Work instructions: For this exercise, restate every line below word for word and drop the images.

═════ The data

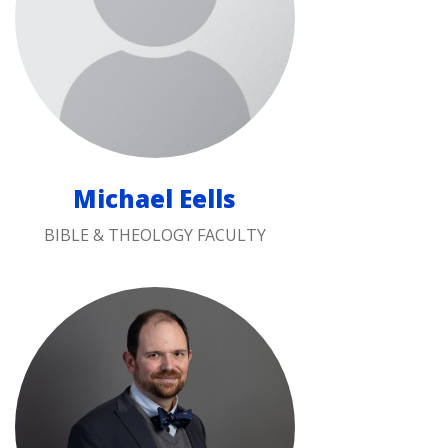
Michael Eells
BIBLE & THEOLOGY FACULTY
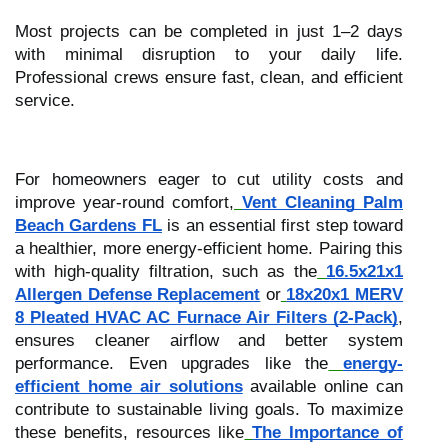
Most projects can be completed in just 1–2 days
with minimal disruption to your daily life.
Professional crews ensure fast, clean, and efficient
service.
For homeowners eager to cut utility costs and
improve year-round comfort,
Vent Cleaning Palm
Beach Gardens FL
is an essential first step toward
a healthier, more energy-efficient home. Pairing this
with high-quality filtration, such as the
16.5x21x1
Allergen Defense Replacement
or
18x20x1 MERV
8 Pleated HVAC AC Furnace Air Filters (2-Pack)
,
ensures cleaner airflow and better system
performance. Even upgrades like the
energy-
efficient home air solutions
available online can
contribute to sustainable living goals. To maximize
these benefits, resources like
The Importance of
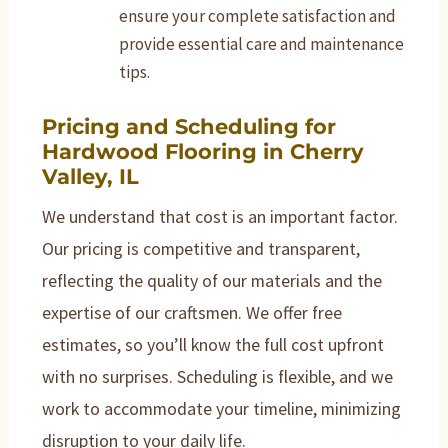
ensure your complete satisfaction and
provide essential care and maintenance
tips.
Pricing and Scheduling for
Hardwood Flooring in Cherry
Valley, IL
We understand that cost is an important factor.
Our pricing is competitive and transparent,
reflecting the quality of our materials and the
expertise of our craftsmen. We offer free
estimates, so you’ll know the full cost upfront
with no surprises. Scheduling is flexible, and we
work to accommodate your timeline, minimizing
disruption to your daily life.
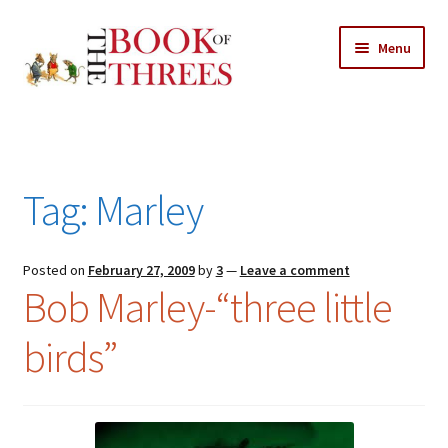
Skip
Skip
Menu
to
to
navigation
content
Home
Posts
Tag:
Marley
Expand
All Chapters
child
menu
Expand
Posted on
February 27, 2009
by
3
—
Leave a comment
Features
Bob Marley-“three little
child
menu
Expand
About
birds”
child
Search Button
Search
menu
for:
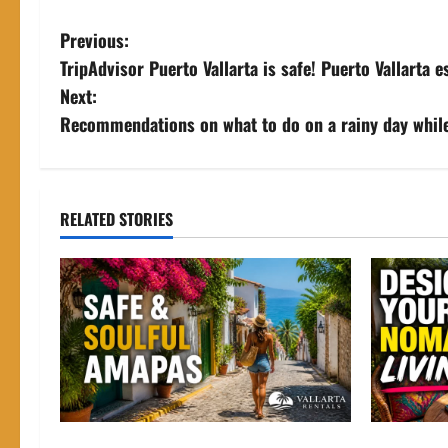
P
Previous:
TripAdvisor Puerto Vallarta is safe! Puerto Vallarta 
o
Next:
s
Recommendations on what to do on a rainy day whil
t
n
RELATED STORIES
a
v
i
g
a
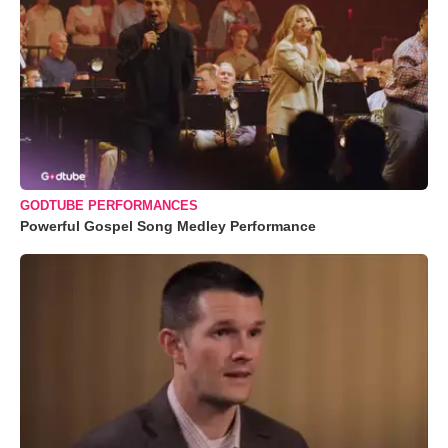
GODTUBE PERFORMANCES
Powerful Gospel Song Medley Performance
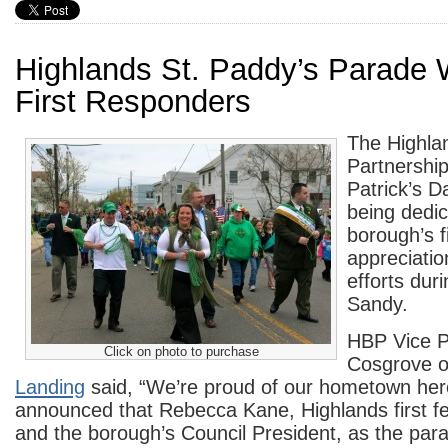
Highlands St. Paddy’s Parade 
First Responders
The Highla
Partnership
Patrick’s D
being dedic
borough’s f
appreciation
efforts dur
Sandy.
HBP Vice P
Click on photo to purchase
Cosgrove 
Landing
said, “We’re proud of our hometown her
announced that Rebecca Kane, Highlands first fe
and the borough’s Council President, as the par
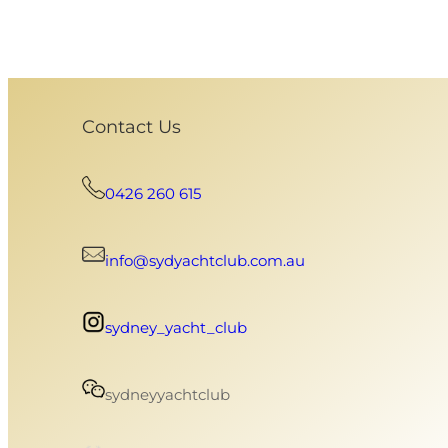
Contact Us
0426 260 615
info@sydyachtclub.com.au
sydney_yacht_club
sydneyyachtclub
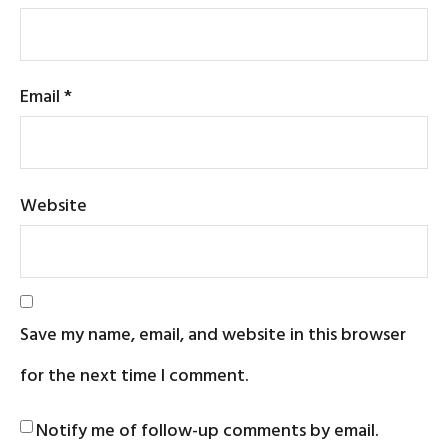
Email
*
Website
Save my name, email, and website in this browser
for the next time I comment.
Notify me of follow-up comments by email.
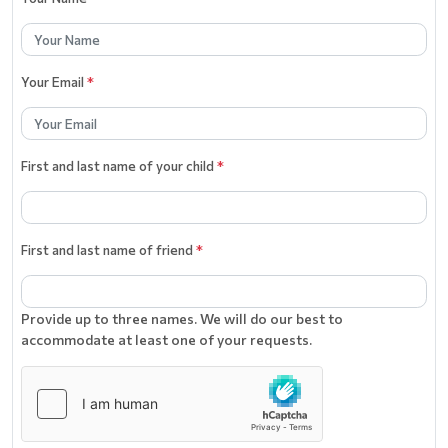
Your Email
*
First and last name of your child
*
First and last name of friend
*
Provide up to three names. We will do our best to
accommodate at least one of your requests.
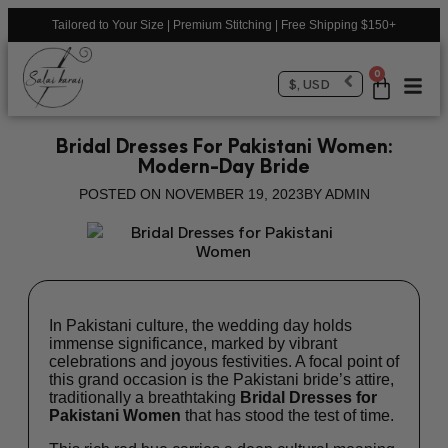
Tailored to Your Size | Premium Stitching | Free Shipping $150+
0
$, USD
Bridal Dresses For Pakistani Women:
Modern-Day Bride
POSTED ON
NOVEMBER 19, 2023
BY
ADMIN
In Pakistani culture, the wedding day holds
immense significance, marked by vibrant
celebrations and joyous festivities. A focal point of
this grand occasion is the Pakistani bride’s attire,
traditionally a breathtaking
Bridal Dresses for
Pakistani Women
that has stood the test of time.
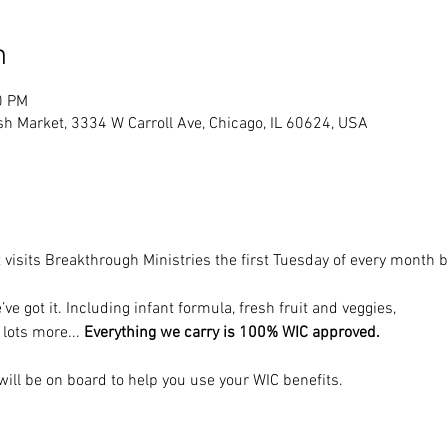
n
0 PM
sh Market, 3334 W Carroll Ave, Chicago, IL 60624, USA
 visits Breakthrough Ministries the first Tuesday of every month
’ve got it. Including infant formula, fresh fruit and veggies, 
 lots more... 
Everything we carry is 100% WIC approved.
ill be on board to help you use your WIC benefits.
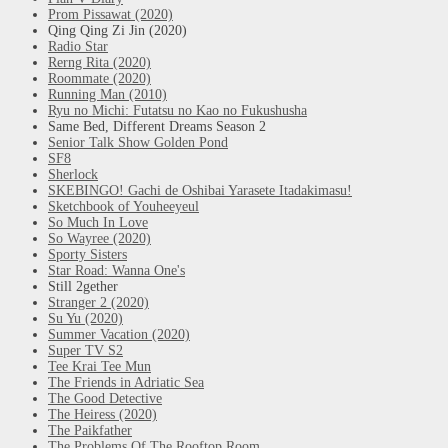
Prom Pissawat (2020)
Qing Qing Zi Jin (2020)
Radio Star
Rerng Rita (2020)
Roommate (2020)
Running Man (2010)
Ryu no Michi: Futatsu no Kao no Fukushusha
Same Bed, Different Dreams Season 2
Senior Talk Show Golden Pond
SF8
Sherlock
SKEBINGO! Gachi de Oshibai Yarasete Itadakimasu!
Sketchbook of Youheeyeul
So Much In Love
So Wayree (2020)
Sporty Sisters
Star Road: Wanna One's
Still 2gether
Stranger 2 (2020)
Su Yu (2020)
Summer Vacation (2020)
Super TV S2
Tee Krai Tee Mun
The Friends in Adriatic Sea
The Good Detective
The Heiress (2020)
The Paikfather
The Problems Of The Rooftop Room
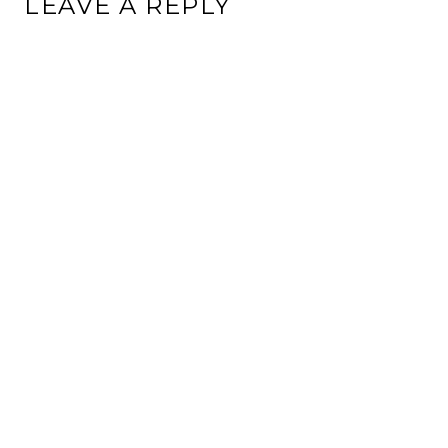
LEAVE A REPLY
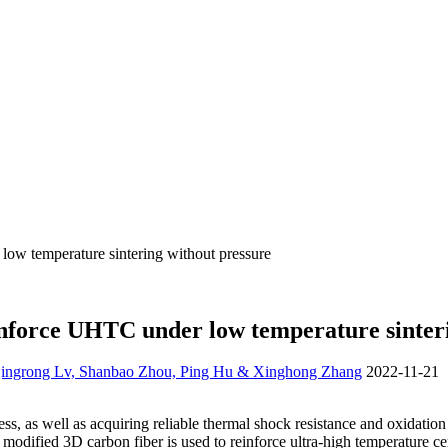
ow temperature sintering without pressure
inforce UHTC under low temperature sinter
 Qingrong Lv, Shanbao Zhou, Ping Hu & Xinghong Zhang
2022-11-21
, as well as acquiring reliable thermal shock resistance and oxidation 
 modified 3D carbon fiber is used to reinforce ultra-high temperature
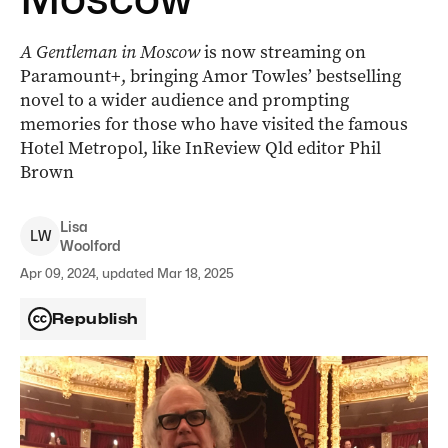
A Gentleman in Moscow
is now streaming on
Paramount+, bringing Amor Towles’ bestselling
novel to a wider audience and prompting
memories for those who have visited the famous
Hotel Metropol, like InReview Qld editor Phil
Brown
Lisa
L
W
Woolford
Apr 09, 2024, updated Mar 18, 2025
Republish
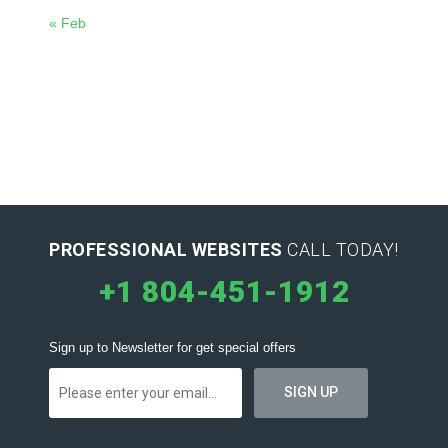
« Feb
PROFESSIONAL WEBSITES
CALL TODAY!
+1 804-451-1912
Sign up to Newsletter for get special offers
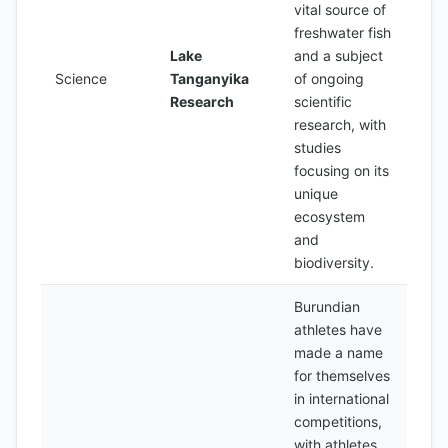
vital source of
freshwater fish
Lake
and a subject
Science
Tanganyika
of ongoing
Research
scientific
research, with
studies
focusing on its
unique
ecosystem
and
biodiversity.
Burundian
athletes have
made a name
for themselves
in international
competitions,
with athletes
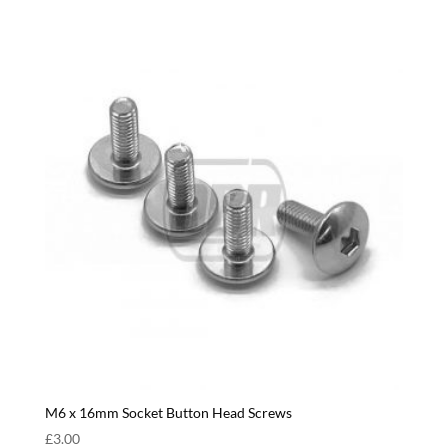
M6 x 16mm Socket Button Head Screws
£
3.00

══════════

Exercise answer:
Michael Eells
BIBLE & THEOLOGY FACULTY
Most projects can be completed in just 1–2 days
with minimal disruption to your daily life.
Professional crews ensure fast, clean, and efficient
service.
For homeowners eager to cut utility costs and
improve year-round comfort,
Vent Cleaning Palm
Beach Gardens FL
is an essential first step toward
a healthier, more energy-efficient home. Pairing this
with high-quality filtration, such as the
16.5x21x1
Allergen Defense Replacement
or
18x20x1 MERV
8 Pleated HVAC AC Furnace Air Filters (2-Pack)
,
ensures cleaner airflow and better system
performance. Even upgrades like the
energy-
efficient home air solutions
available online can
contribute to sustainable living goals. To maximize
these benefits, resources like
The Importance of
ensure your complete satisfaction and
provide essential care and maintenance
tips.
Pricing and Scheduling for
Hardwood Flooring in Cherry
Valley, IL
We understand that cost is an important factor.
Our pricing is competitive and transparent,
reflecting the quality of our materials and the
expertise of our craftsmen. We offer free
estimates, so you’ll know the full cost upfront
with no surprises. Scheduling is flexible, and we
work to accommodate your timeline, minimizing
disruption to your daily life.
Skip
Skip
Menu
to
to
navigation
content
Home
Posts
Tag:
Marley
Expand
All Chapters
child
menu
Expand
Posted on
February 27, 2009
by
3
—
Leave a comment
Features
Bob Marley-“three little
child
menu
Expand
About
birds”
child
Search Button
Search
menu
for:
P
Previous:
TripAdvisor Puerto Vallarta is safe! Puerto Vallarta 
o
Next:
s
Recommendations on what to do on a rainy day whil
t
n
RELATED STORIES
a
v
i
g
a
GODTUBE PERFORMANCES
Powerful Gospel Song Medley Performance
Highlands St. Paddy’s Parade 
First Responders
The Highla
Partnership
Patrick’s D
being dedic
borough’s f
appreciation
efforts dur
Sandy.
HBP Vice P
Click on photo to purchase
Cosgrove 
Landing
said, “We’re proud of our hometown her
announced that Rebecca Kane, Highlands first fe
and the borough’s Council President, as the par
Contact Us
0426 260 615
info@sydyachtclub.com.au
sydney_yacht_club
sydneyyachtclub
Email
*
Website
Save my name, email, and website in this browser
for the next time I comment.
Notify me of follow-up comments by email.
Your Email
*
First and last name of your child
*
First and last name of friend
*
Provide up to three names. We will do our best to
accommodate at least one of your requests.
Tailored to Your Size | Premium Stitching | Free Shipping $150+
0
$, USD
Bridal Dresses For Pakistani Women:
Modern-Day Bride
POSTED ON
NOVEMBER 19, 2023
BY
ADMIN
In Pakistani culture, the wedding day holds
immense significance, marked by vibrant
celebrations and joyous festivities. A focal point of
this grand occasion is the Pakistani bride’s attire,
traditionally a breathtaking
Bridal Dresses for
Pakistani Women
that has stood the test of time.
n
0 PM
sh Market, 3334 W Carroll Ave, Chicago, IL 60624, USA
 visits Breakthrough Ministries the first Tuesday of every month
’ve got it. Including infant formula, fresh fruit and veggies, 
 lots more... 
Everything we carry is 100% WIC approved.
ill be on board to help you use your WIC benefits.
Prom Pissawat (2020)
Qing Qing Zi Jin (2020)
Radio Star
Rerng Rita (2020)
Roommate (2020)
Running Man (2010)
Ryu no Michi: Futatsu no Kao no Fukushusha
Same Bed, Different Dreams Season 2
Senior Talk Show Golden Pond
SF8
Sherlock
SKEBINGO! Gachi de Oshibai Yarasete Itadakimasu!
Sketchbook of Youheeyeul
So Much In Love
So Wayree (2020)
Sporty Sisters
Star Road: Wanna One's
Still 2gether
Stranger 2 (2020)
Su Yu (2020)
Summer Vacation (2020)
Super TV S2
Tee Krai Tee Mun
The Friends in Adriatic Sea
The Good Detective
The Heiress (2020)
The Paikfather
The Problems Of The Rooftop Room
LEAVE A REPLY
ow temperature sintering without pressure
inforce UHTC under low temperature sinter
 Qingrong Lv, Shanbao Zhou, Ping Hu & Xinghong Zhang
2022-11-21
, as well as acquiring reliable thermal shock resistance and oxidation 
 modified 3D carbon fiber is used to reinforce ultra-high temperature
A Gentleman in Moscow
is now streaming on
Paramount+, bringing Amor Towles’ bestselling
novel to a wider audience and prompting
memories for those who have visited the famous
Hotel Metropol, like InReview Qld editor Phil
Brown
Lisa
L
W
Woolford
Apr 09, 2024, updated Mar 18, 2025
Republish
« Feb
PROFESSIONAL WEBSITES
CALL TODAY!
+1 804-451-1912
Sign up to Newsletter for get special offers
vital source of
freshwater fish
Lake
and a subject
Science
Tanganyika
of ongoing
Research
scientific
research, with
studies
focusing on its
unique
ecosystem
and
biodiversity.
Burundian
athletes have
made a name
for themselves
in international
competitions,
with athletes
M6 x 16mm Socket Button Head Screws
£
3.00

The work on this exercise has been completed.